Another breakfast turned dinner. It’s kinda my thing right now. Breakfast all day long. This dish is quick, flavorful, satisfying- exactly what I want to have up my sleeve for a rushed weeknight or a lazy weekend morning. And you know how I feel about anything served in a tortilla with salsa and cheese. If it happens to have a fried egg cooked right on top all the better. I almost felt silly writing out this recipe. It’s painfully simple to make (albeit possibly messy) and although I suggested a few choice toppings, you can add whatever you want to your huevos. (I’m considering avocado next go-around.) I found Smitten Kitchen’s detailed photos of the process helpful when it came to flipping the tortilla and egg.
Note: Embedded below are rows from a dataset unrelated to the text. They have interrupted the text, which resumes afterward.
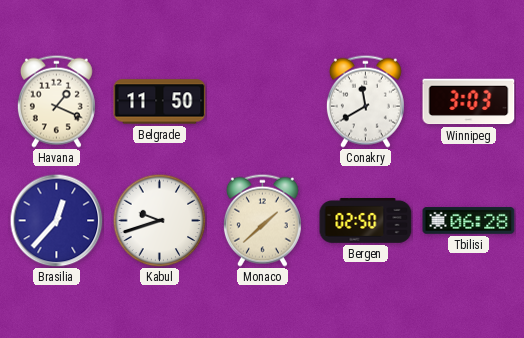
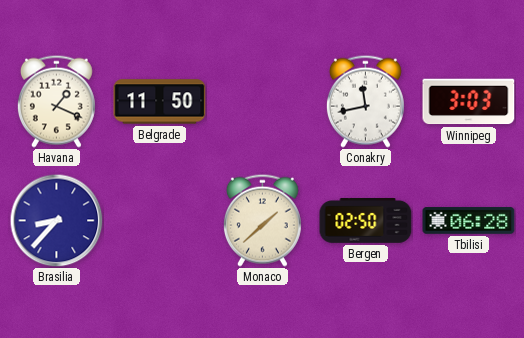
Conakry: 11:40 -> 11:43
Brasilia: 12:37 -> 8:37
Kabul: 9:42 -> none
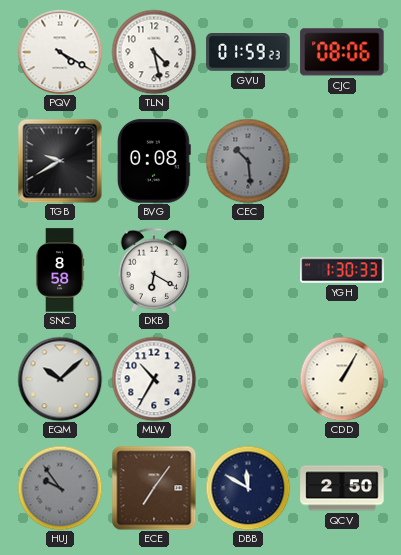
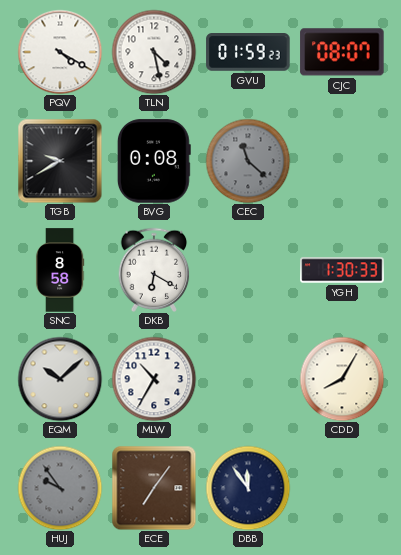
CJC: 08:06 -> 08:07
CEC: 10:29 -> 11:22
CDD: 1:05 -> 8:05
DBB: 11:50 -> 11:54
QCV: 2:50 -> none
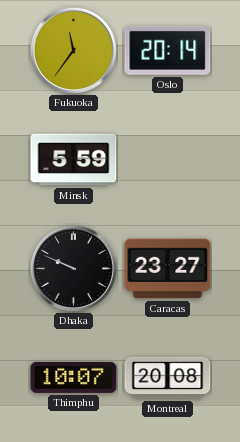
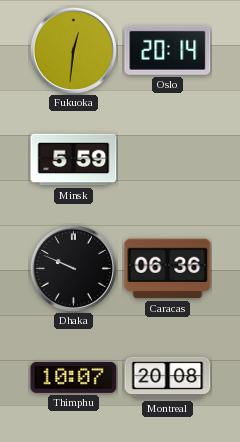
Fukuoka: 11:36 -> 12:31
Caracas: 23:27 -> 06:36
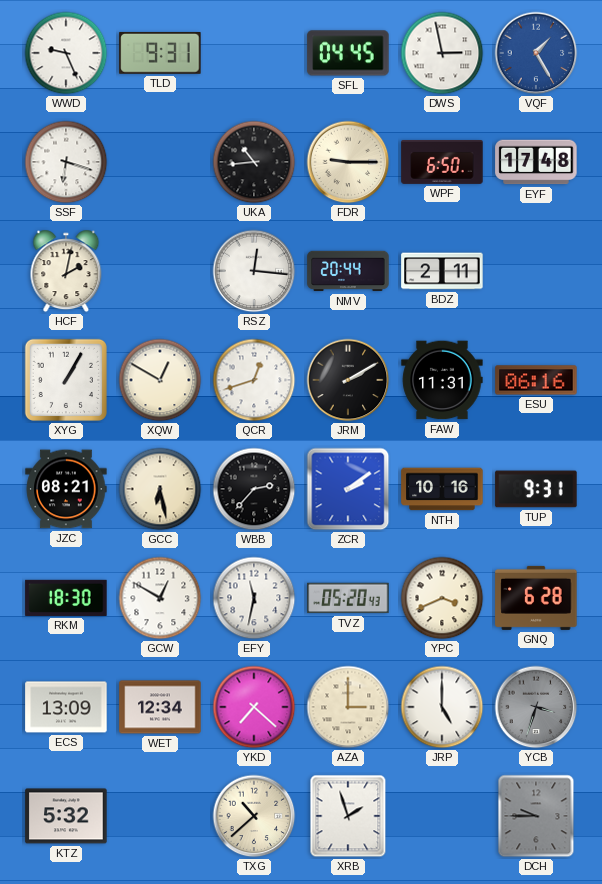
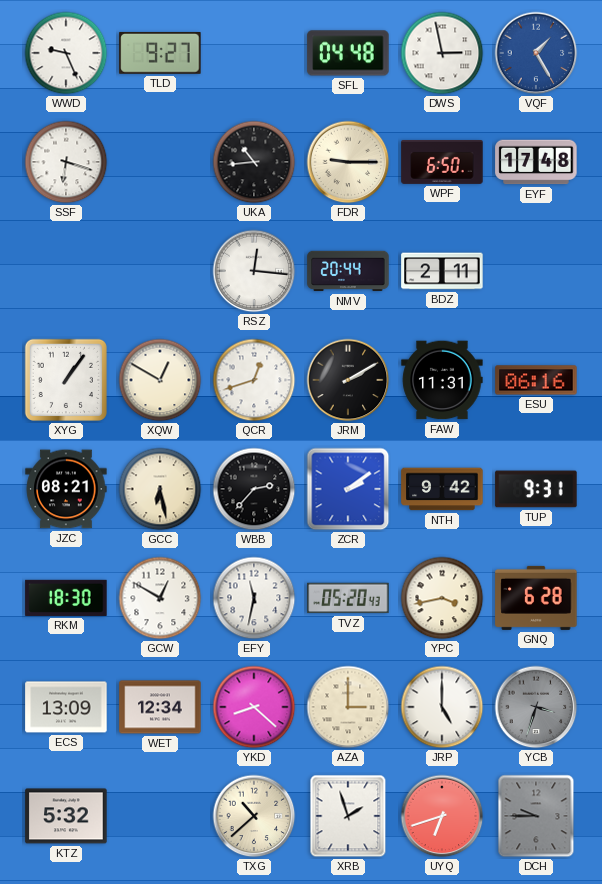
TLD: 9:31 -> 9:27
SFL: 04:45 -> 04:48
HCF: 2:02 -> none
XYG: 1:05 -> 1:06
NTH: 10:16 -> 9:42
YPC: 3:41 -> 3:43
YKD: 7:22 -> 8:22
UYQ: none -> 6:42
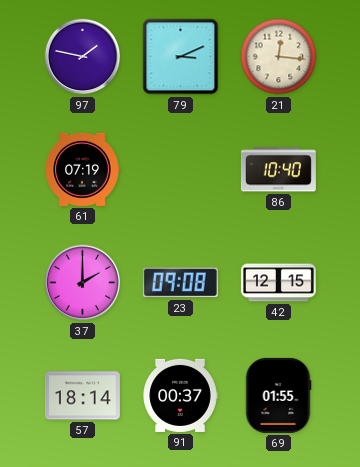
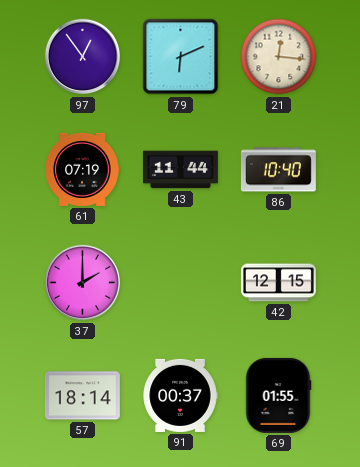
97: 1:47 -> 12:54
79: 3:11 -> 6:11
43: none -> 11:44
23: 09:08 -> none
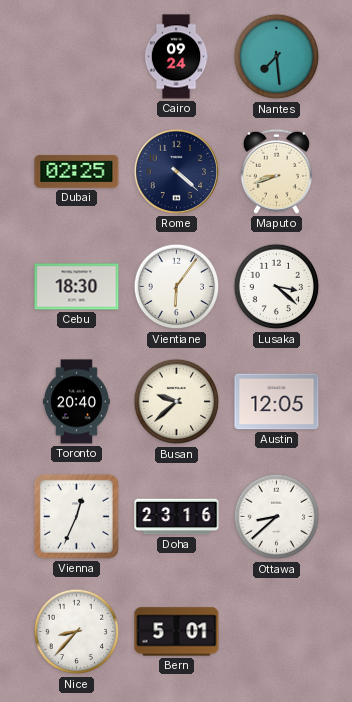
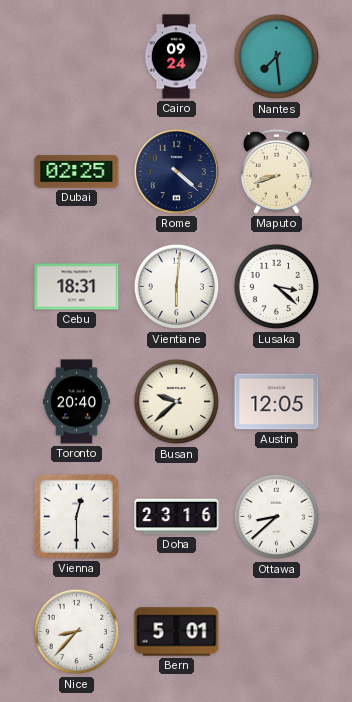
Cebu: 18:30 -> 18:31
Vientiane: 6:06 -> 6:01
Vienna: 12:34 -> 12:30
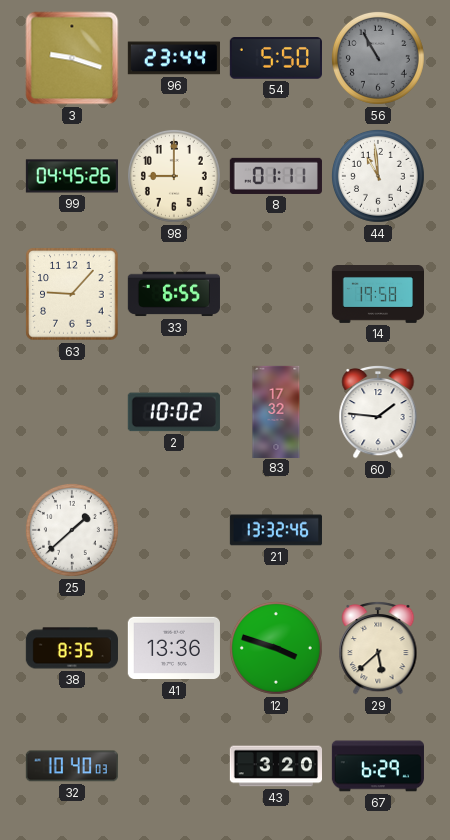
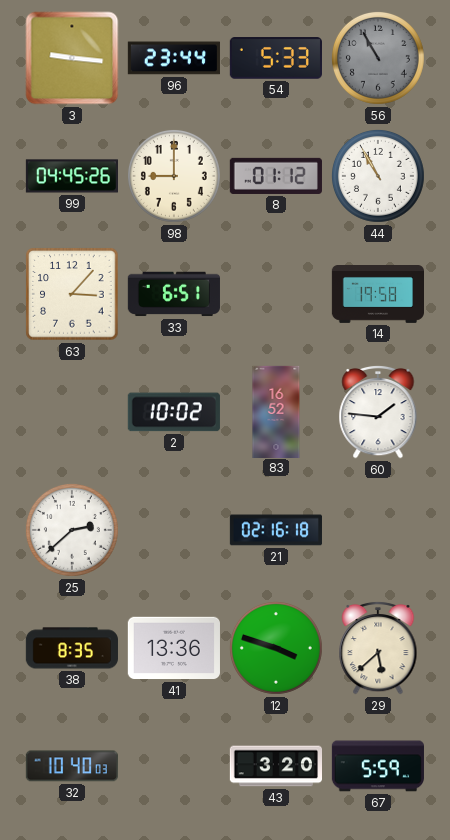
3: 9:18 -> 9:16
54: 5:50 -> 5:33
8: 01:11 -> 01:12
44: 10:59 -> 10:55
63: 9:07 -> 3:07
33: 6:55 -> 6:51
83: 17:32 -> 16:52
25: 1:38 -> 2:38
21: 13:32 -> 02:16
67: 6:29 -> 5:59
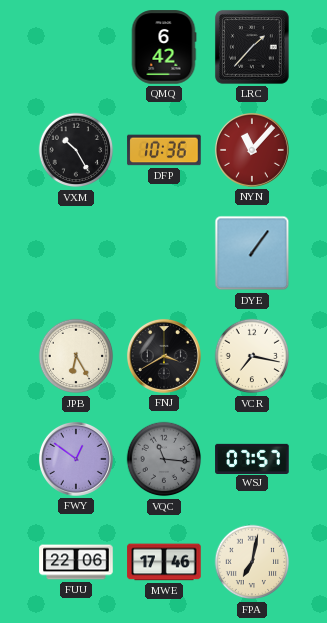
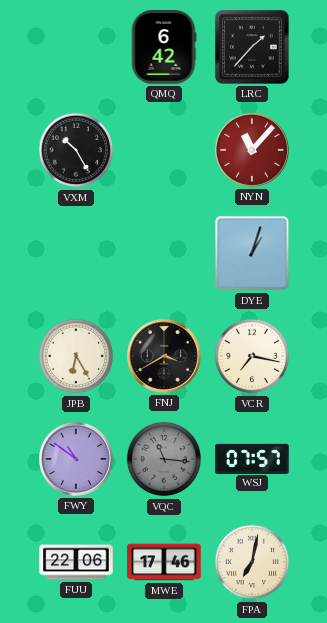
DFP: 10:36 -> none
DYE: 1:06 -> 1:03
FWY: 12:51 -> 10:51
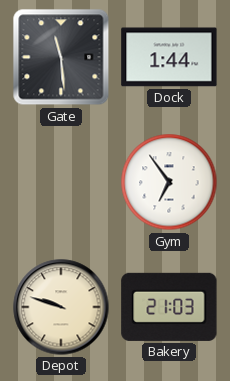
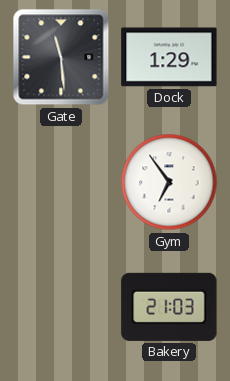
Dock: 1:44 -> 1:29
Depot: 9:48 -> none
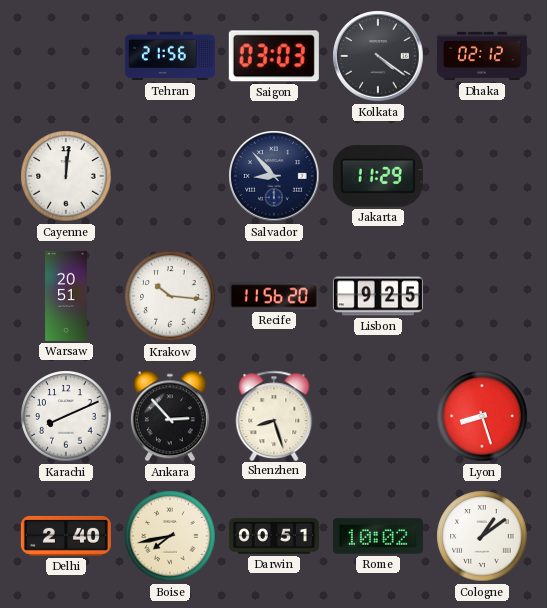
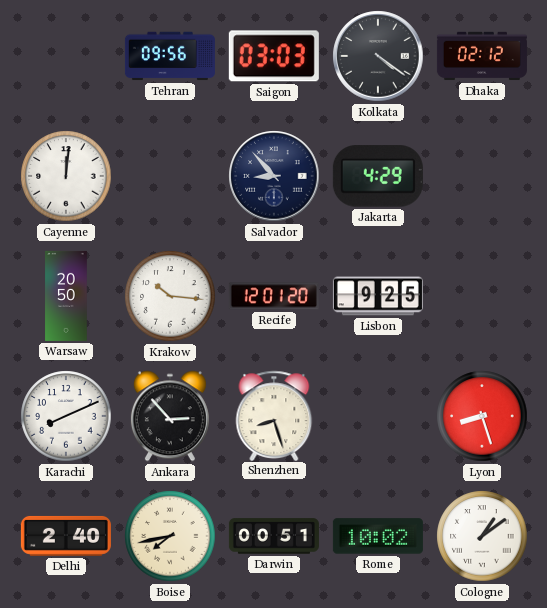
Tehran: 21:56 -> 09:56
Jakarta: 11:29 -> 4:29
Warsaw: 20:51 -> 20:50
Recife: 11:56 -> 12:01
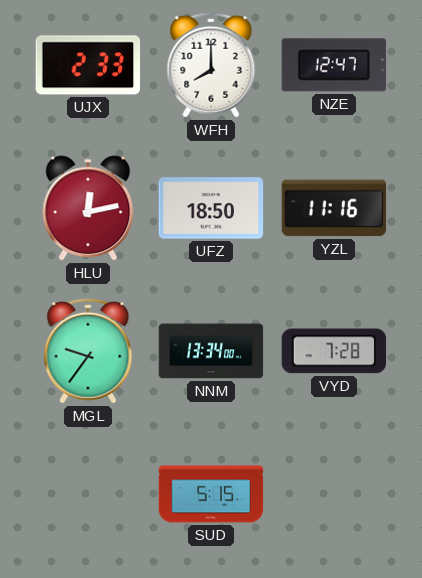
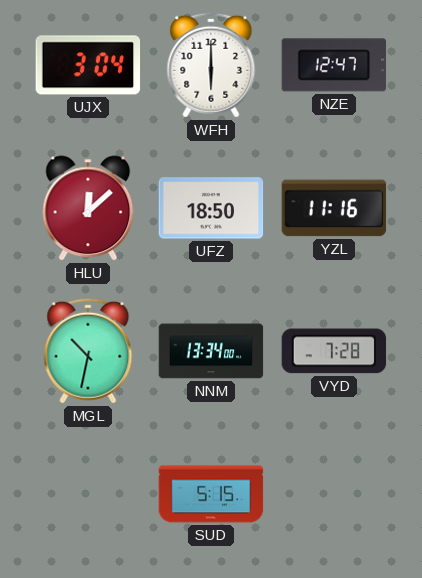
UJX: 2:33 -> 3:04
WFH: 8:00 -> 6:00
HLU: 12:13 -> 12:08
MGL: 9:36 -> 10:32
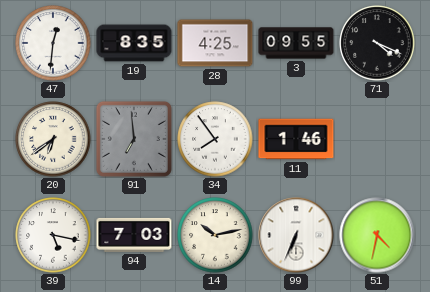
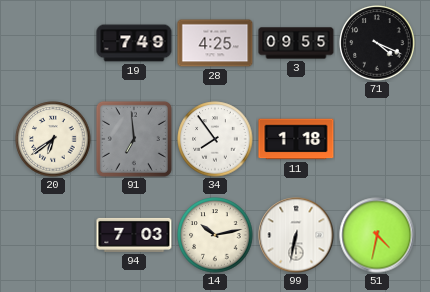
47: 12:31 -> none
19: 8:35 -> 7:49
11: 1:46 -> 1:18
39: 5:17 -> none
99: 6:34 -> 6:32
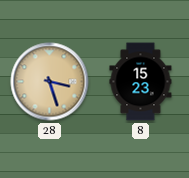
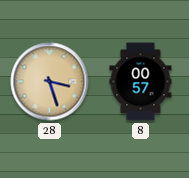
8: 15:23 -> 00:57
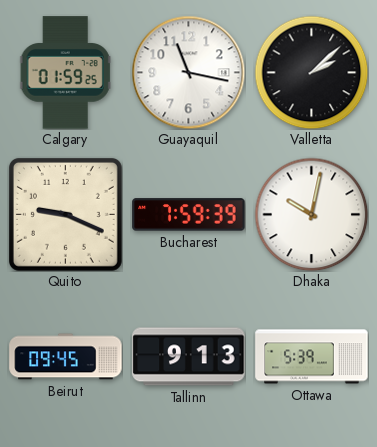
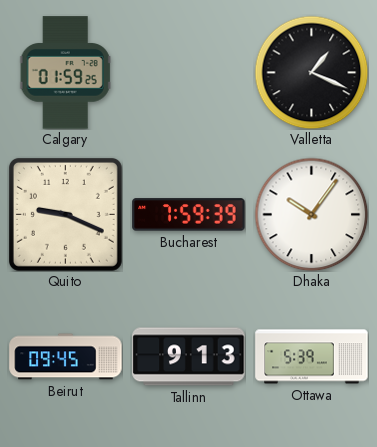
Guayaquil: 11:17 -> none
Valletta: 2:08 -> 1:19
Dhaka: 10:02 -> 10:06
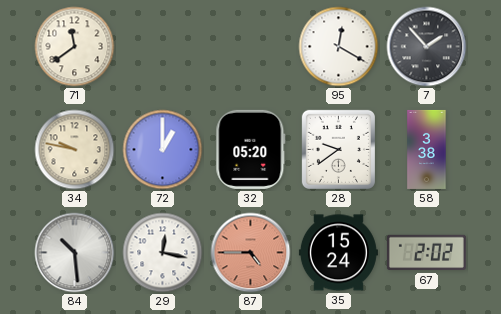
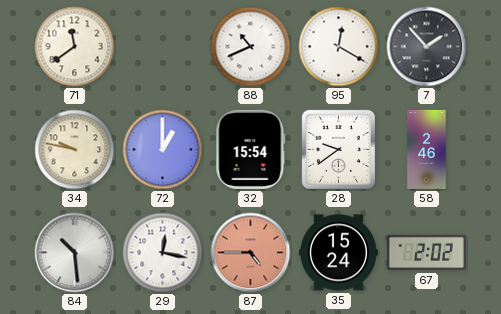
88: none -> 10:41
32: 05:20 -> 15:54
58: 3:38 -> 2:46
The hardest part is keeping your yolk in the skillet and off the wall.

Huevos Rancheros

INGREDIENTS

corn tortillas
sharp cheddar, shredded
eggs

black beans (or refried beans)
salsa fresca
cilantro, chopped
sour cream
hot sauce (optional)

DIRECTIONS

1. Preheat a skillet over medium heat. Lightly grease it with cooking spray. Add a corn tortilla and cook until lightly browned on one side. Flip and sprinkle with cheese. Once the cheese has begun to melt, crack an egg over the center of the tortilla. Season the egg with salt and pepper. Cook until the whites have begun to set before carefully flipping the tortilla. Cook until the yolk is still runny or set (however you like your eggs). Remove from the heat and repeat. Serve toped with black beans, salsa fresca, cilantro, sour cream, and hot sauce (optional).